PERFORATOR FLAP RECONSTRUCTION ALLOWS FULL SECONDARY MASTOPEXY AND NIPPLE REPOSITIONING
Though there are soft clinical contraindications for nipple-sparing mastectomy (NSM), the anatomic contraindications are less well defined. Patients with moderate to severe ptosis are considered by many to be generally poorer candidates for NSM as there is a deemed increase in the risk of nipple necrosis and an impaired ability to reposition the nipple. One strategy reported by Spear et al. is to perform a staged procedure beginning with an initial reduction followed by a delayed NSM. Because the cancer is not removed at the initial stage of this procedure, it applies almost solely to patients having risk-reduction surgery. Others have reported mastopexy at the time of mastectomy. However, this practice requires maintenance of dermal continuity with the skin envelope resulting in limited nipple repositioning and fragile blood supply. In a study by Dellacroce et al. from the Center for Restorative Breast Surgery, it was theorized that the nipple-areola complex (NAC) could be repositioned without necrosis, based solely on the neovascularity of a perforator flap.

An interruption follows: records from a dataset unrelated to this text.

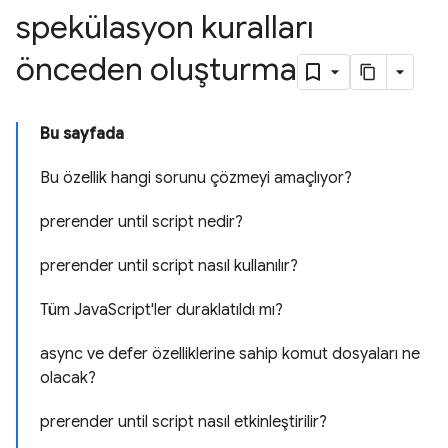
spekülasyon kuralları
önceden oluşturma
Bu sayfada
Bu özellik hangi sorunu çözmeyi amaçlıyor?
prerender until script nedir?
prerender until script nasıl kullanılır?
Tüm JavaScript'ler duraklatıldı mı?
async ve defer özelliklerine sahip komut dosyaları ne
olacak?
prerender until script nasıl etkinleştirilir?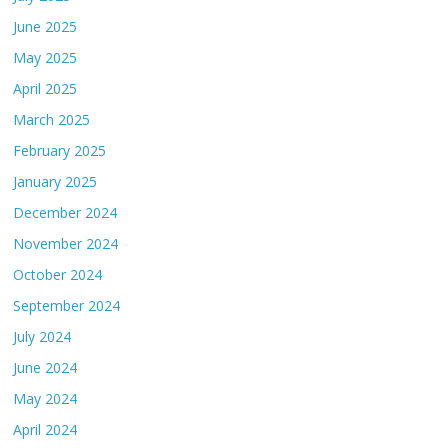
June 2025
May 2025
April 2025
March 2025
February 2025
January 2025
December 2024
November 2024
October 2024
September 2024
July 2024
June 2024
May 2024
April 2024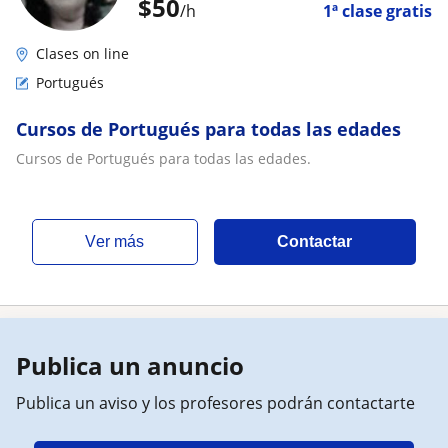
$
50
/h
1ª clase gratis
Clases on line
Portugués
Cursos de Portugués para todas las edades
Cursos de Portugués para todas las edades.
ver más
Contactar
Publica un anuncio
Publica un aviso y los profesores podrán contactarte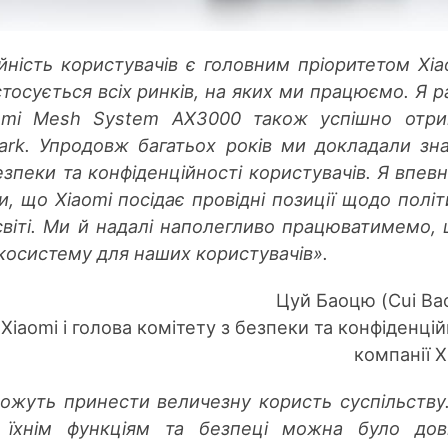
йність користувачів є головним пріоритетом Xiao
тосується всіх ринків, на яких ми працюємо. Я р
omi Mesh System AX3000 також успішно отри
mark. Упродовж багатьох років ми докладали зн
зпеки та конфіденційності користувачів. Я впевн
, що Xiaomi посідає провідні позиції щодо політ
світі. Ми й надалі наполегливо працюватимемо,
косистему для наших користувачів».
Цуй Баоцю (Cui Bao
Xiaomi і голова комітету з безпеки та конфіденцій
компанії X
можуть принести величезну користь суспільству
їхнім функціям та безпеці можна було дові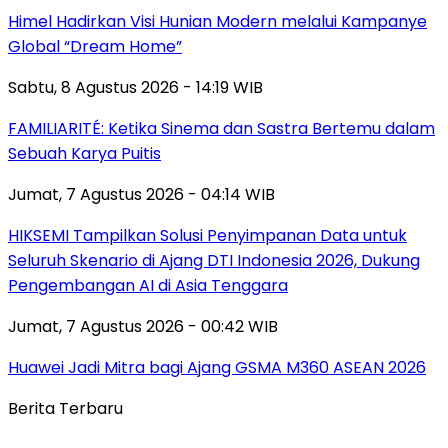
Himel Hadirkan Visi Hunian Modern melalui Kampanye
Global “Dream Home”
Sabtu, 8 Agustus 2026 - 14:19 WIB
FAMILIARITÉ: Ketika Sinema dan Sastra Bertemu dalam
Sebuah Karya Puitis
Jumat, 7 Agustus 2026 - 04:14 WIB
HIKSEMI Tampilkan Solusi Penyimpanan Data untuk
Seluruh Skenario di Ajang DTI Indonesia 2026, Dukung
Pengembangan AI di Asia Tenggara
Jumat, 7 Agustus 2026 - 00:42 WIB
Huawei Jadi Mitra bagi Ajang GSMA M360 ASEAN 2026
Berita Terbaru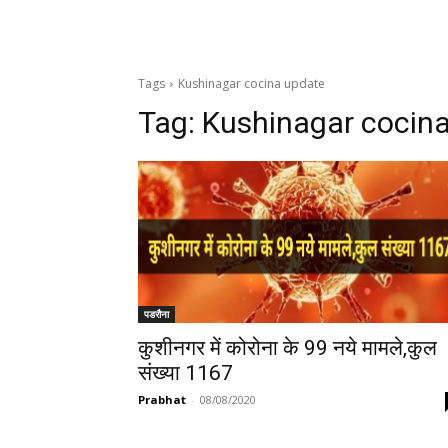
Tags
Kushinagar cocina update
Tag:
Kushinagar cocin
पडरौना
कुशीनगर में कोरोना के 99 नये मामले,कुल
संख्या 1167
Prabhat
-
08/08/2020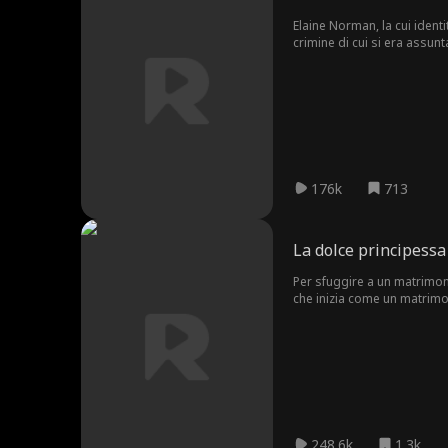
Elaine Norman, la cui iden
crimine di cui si era assun
morto, Elaine notò un marchi
176k
713
La dolce principessa
Per sfuggire a un matrimonio
che inizia come un matrimon
nella sua vita un tempo pre
248.6k
1.3k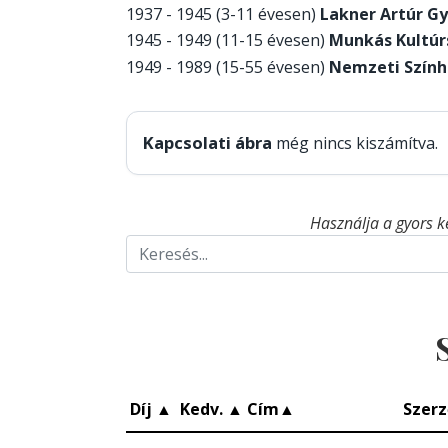
1937 - 1945 (3-11 évesen)
Lakner Artúr G
1945 - 1949 (11-15 évesen)
Munkás Kultúr
1949 - 1989 (15-55 évesen)
Nemzeti Szính
Kapcsolati ábra
még nincs kiszámítva.
Használja a gyors k
Díj
▲
Kedv.
▲
Cím
▲
Szerz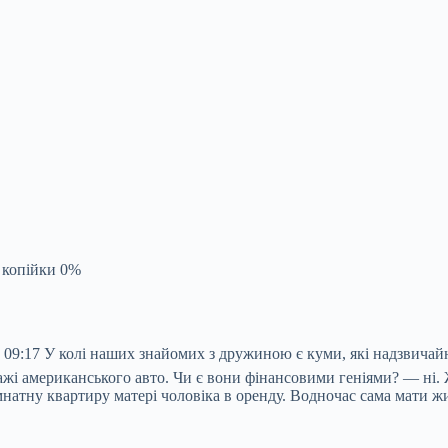
ї копійки 0%
 09:17 У колі наших знайомих з дружиною є куми, які надзвичай
жі американського авто. Чи є вони фінансовими геніями? — ні. Жи
натну квартиру матері чоловіка в оренду. Водночас сама мати жи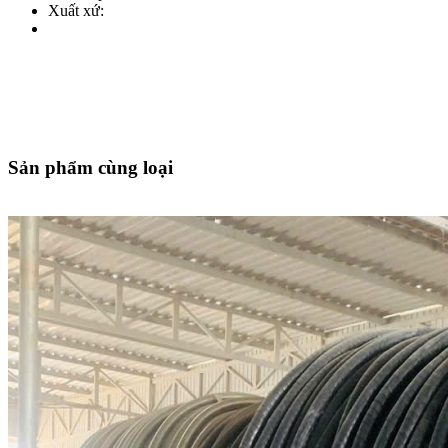
Xuất xứ:
Sản phẩm cùng loại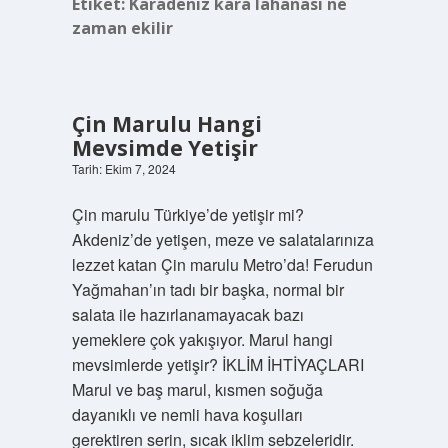
Etiket:
Karadeniz kara lahanası ne
zaman ekilir
Çin Marulu Hangi
Mevsimde Yetişir
Tarih: Ekim 7, 2024
Çin marulu Türkiye’de yetişir mi?
Akdeniz’de yetişen, meze ve salatalarınıza
lezzet katan Çin marulu Metro’da! Ferudun
Yağmahan’ın tadı bir başka, normal bir
salata ile hazırlanamayacak bazı
yemeklere çok yakışıyor. Marul hangi
mevsimlerde yetişir? İKLİM İHTİYAÇLARI
Marul ve baş marul, kısmen soğuğa
dayanıklı ve nemli hava koşulları
gerektiren serin, sıcak iklim sebzeleridir.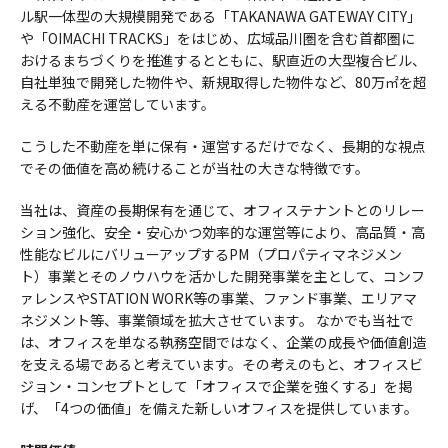
ル駅一体型の大規模開発である「TAKANAWA GATEWAY CITY」
や「OIMACHI TRACKS」をはじめ、広域品川圏を含む首都圏に
おけるまちづくりを推進するとともに、駅直近の大型複合ビル、
自社単独で開発した物件や、新規取得した物件など、80万㎡を超
える不動産を運営しています。
こうした不動産を単に保有・運営するだけでなく、長期的な視点
でその価値を高め続けることが当社の大きな特徴です。
当社は、資産の長期保有を通じて、オフィステナントとのリレー
ション強化、安全・安心かつ効率的な運営等により、高品質・高
性能なビルにバリューアップするPM（プロパティマネジメン
ト）事業とそのノウハウを活かした開発事業を主として、コンフ
ァレンスやSTATION WORK等の事業、ファンド事業、エリアマ
ネジメント等、事業領域を拡大させています。 なかでも当社で
は、オフィスを単なる執務空間ではなく、企業の成長や価値創造
を支える場であると考えています。その考えのもと、オフィスビ
ジョン・コンセプトとして「オフィスで企業を強くする」を掲
げ、「4つの価値」を備えた新しいオフィスを提供しています。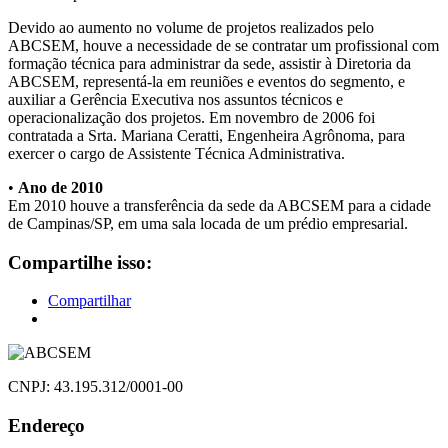
Devido ao aumento no volume de projetos realizados pelo
ABCSEM, houve a necessidade de se contratar um profissional com
formação técnica para administrar da sede, assistir à Diretoria da
ABCSEM, representá-la em reuniões e eventos do segmento, e
auxiliar a Gerência Executiva nos assuntos técnicos e
operacionalização dos projetos. Em novembro de 2006 foi
contratada a Srta. Mariana Ceratti, Engenheira Agrônoma, para
exercer o cargo de Assistente Técnica Administrativa.
•
Ano de 2010
Em 2010 houve a transferência da sede da ABCSEM para a cidade
de Campinas/SP, em uma sala locada de um prédio empresarial.
Compartilhe isso:
Compartilhar
CNPJ: 43.195.312/0001-00
Endereço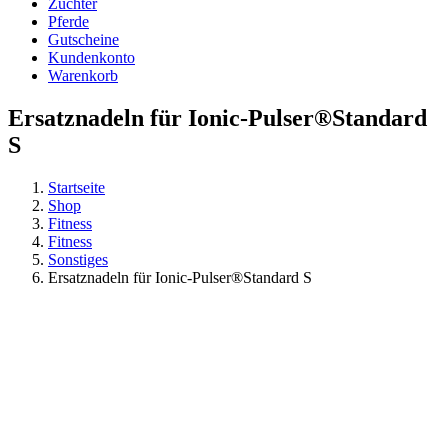
Züchter
Pferde
Gutscheine
Kundenkonto
Warenkorb
Ersatznadeln für Ionic-Pulser®Standard
S
Startseite
Shop
Fitness
Fitness
Sonstiges
Ersatznadeln für Ionic-Pulser®Standard S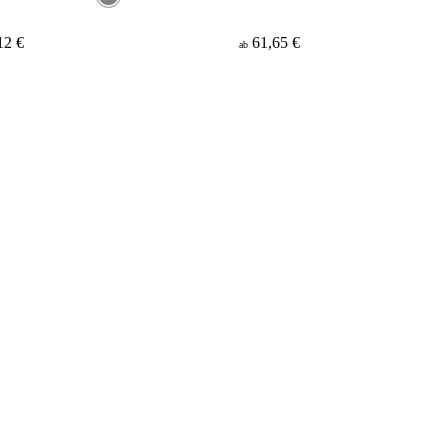
12 €
61,65 €
ab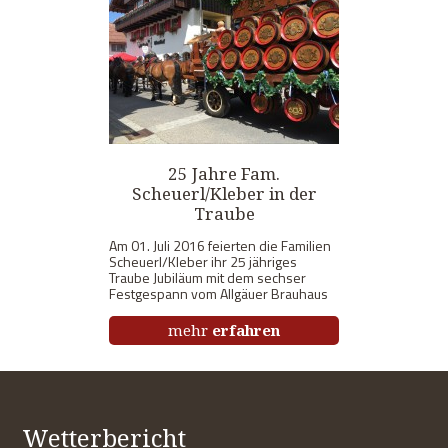
25 Jahre Fam.
Scheuerl/Kleber in der
Traube
Am 01. Juli 2016 feierten die Familien
Scheuerl/Kleber ihr 25 jähriges
Traube Jubiläum mit dem sechser
Festgespann vom Allgäuer Brauhaus
mehr
erfahren
Wetterbericht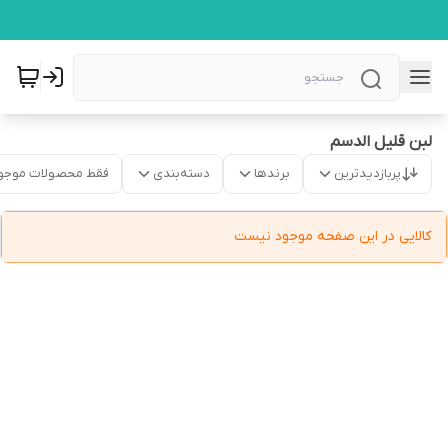
لبن قلیل الدسم
پربازدیدترین
برندها
دسته‌بندی
فقط محصولات موجو
کالایی در این صفحه موجود نیست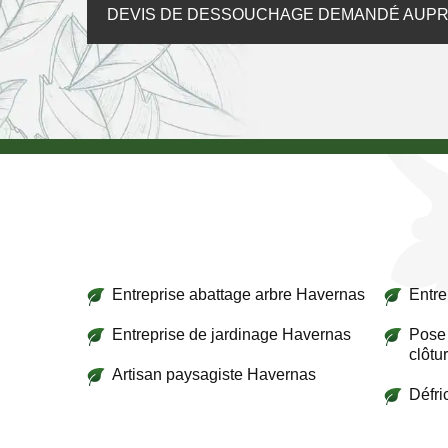
DEVIS DE DESSOUCHAGE DEMANDÉ AUP
Entreprise abattage arbre Havernas
Entre
Entreprise de jardinage Havernas
Pose 
clôtu
Artisan paysagiste Havernas
Défr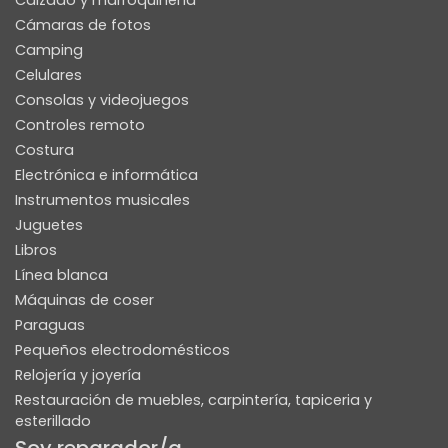
Calzado y marroquinería
Cámaras de fotos
Camping
Celulares
Consolas y videojuegos
Controles remoto
Costura
Electrónica e informática
Instrumentos musicales
Juguetes
Libros
Línea blanca
Máquinas de coser
Paraguas
Pequeños electrodomésticos
Relojería y joyería
Restauración de muebles, carpintería, tapiceria y
esterillado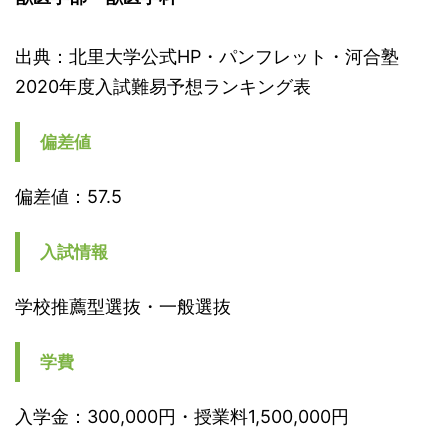
出典：北里大学公式HP・パンフレット・河合塾
2020年度入試難易予想ランキング表
偏差値
偏差値：57.5
入試情報
学校推薦型選抜・一般選抜
学費
入学金：300,000円・授業料1,500,000円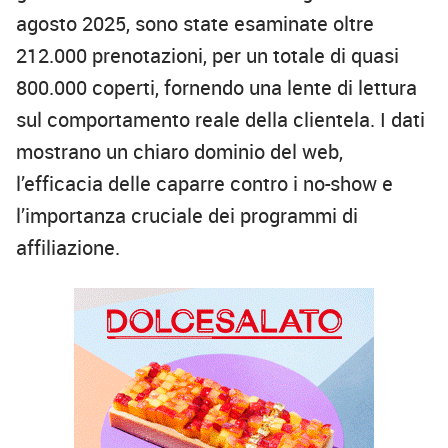
agosto 2025, sono state esaminate oltre
212.000 prenotazioni, per un totale di quasi
800.000 coperti, fornendo una lente di lettura
sul comportamento reale della clientela. I dati
mostrano un chiaro dominio del web,
l’efficacia delle caparre contro i no-show e
l’importanza cruciale dei programmi di
affiliazione.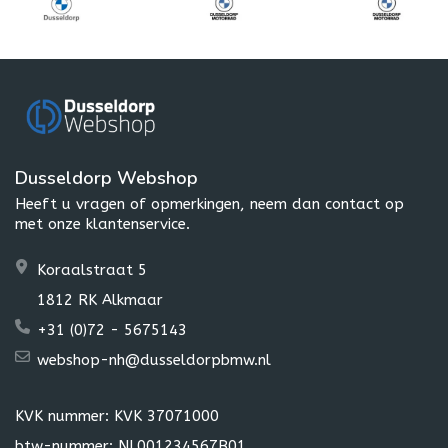
Dusseldorp Webshop
Heeft u vragen of opmerkingen, neem dan contact op
met onze klantenservice.
Koraalstraat 5
1812 RK Alkmaar
+31 (0)72 - 5675143
webshop-nh@dusseldorpbmw.nl
KVK nummer: KVK 37071000
btw-nummer: NL001234567B01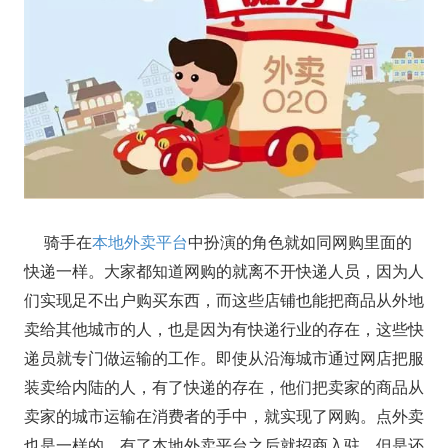
骑手在
本地外卖平台
中扮演的角色就如同网购里面的
快递一样。大家都知道网购的就离不开快递人员，因为人
们实现足不出户购买东西，而这些店铺也能把商品从外地
卖给其他城市的人，也是因为有快递行业的存在，这些快
递员就专门做运输的工作。即使从沿海城市通过网店把服
装卖给内陆的人，有了快递的存在，他们把卖家的商品从
卖家的城市运输在消费者的手中，就实现了网购。点外卖
也是一样的，有了本地外卖平台之后就招商入驻，但是还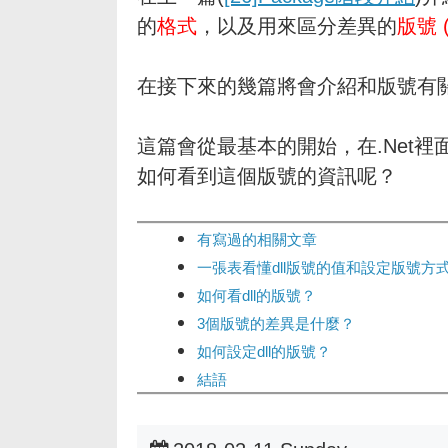
的
格式
，以及用來區分差異的
版號 (
在接下來的幾篇將會介紹和版號有
這篇會從最基本的開始，在.Net裡面是
如何看到這個版號的資訊呢？
有寫過的相關文章
一張表看懂dll版號的值和設定版號方式 -
如何看dll的版號？
3個版號的差異是什麼？
如何設定dll的版號？
結語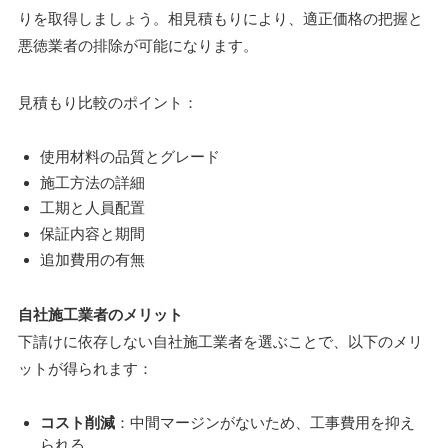
りを取得しましょう。相見積もりにより、適正価格の把握と
悪徳業者の排除が可能になります。
見積もり比較のポイント：
使用材料の品質とグレード
施工方法の詳細
工期と人員配置
保証内容と期間
追加費用の有無
自社施工業者のメリット
下請けに依存しない自社施工業者を選ぶことで、以下のメリ
ットが得られます：
コスト削減
：中間マージンがないため、工事費用を抑え
られる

Seventy women underwent 116 NSMs. Eighty-four mastectomies were prophylactic, and 32 were therapeutic. The NSMs were generally performed through a 6 o’clock vertical incision though several patients had a lateral incision and a small number an infra-mammary incision. Immediate reconstruction was performed with a DIEP flap and 62 patients and an SGAP (superior gluteal artery perforator flap) in 54. Eight patients had undergone prior lumpectomy, and five of these had received post lumpectomy radiation. One patient had undergone prior mastopexy with a Wise pattern incisional design. In the image below, one can see that the skin around the reduced NAC is de-epithelialized. The skin envelope is then elevated over the perforator flap, and the shape and size are modified as desired.
Breast-related complications occurred in 16 cases. There were nine partial incisional dehiscences, partial skin-flap necrosis in four patients, and three hematomas requiring operative intervention. There were no flap failures. After surgical débridement and or wound care, all mastectomy flap wounds healed successfully. Examples of the final cosmetic results appear below.
The authors noted that patients with breast cancer who present with significant breast ptosis results in a significant dilemma for the reconstructive surgeon. Once NSM is performed, the blood supply to the NAC depends on capillary flow in the skin and dermis. Any profusion from the underlying breast is eliminated. This study shows “that it is possible to safely create a full-thickness, complete periareola incision with wide-field peripheral skin undermining around a preserved NAC after NSM without nipple necrosis. Because of robust NAC revascularization, it is possible to completely reposition the preserved NAC in a manner differing very little from a routine mastopexy.” Furthermore, the authors note that this removes any contraindication, even grade III ptosis, from the selection criteria in patients desiring NSM who have been diagnosed with breast cancer.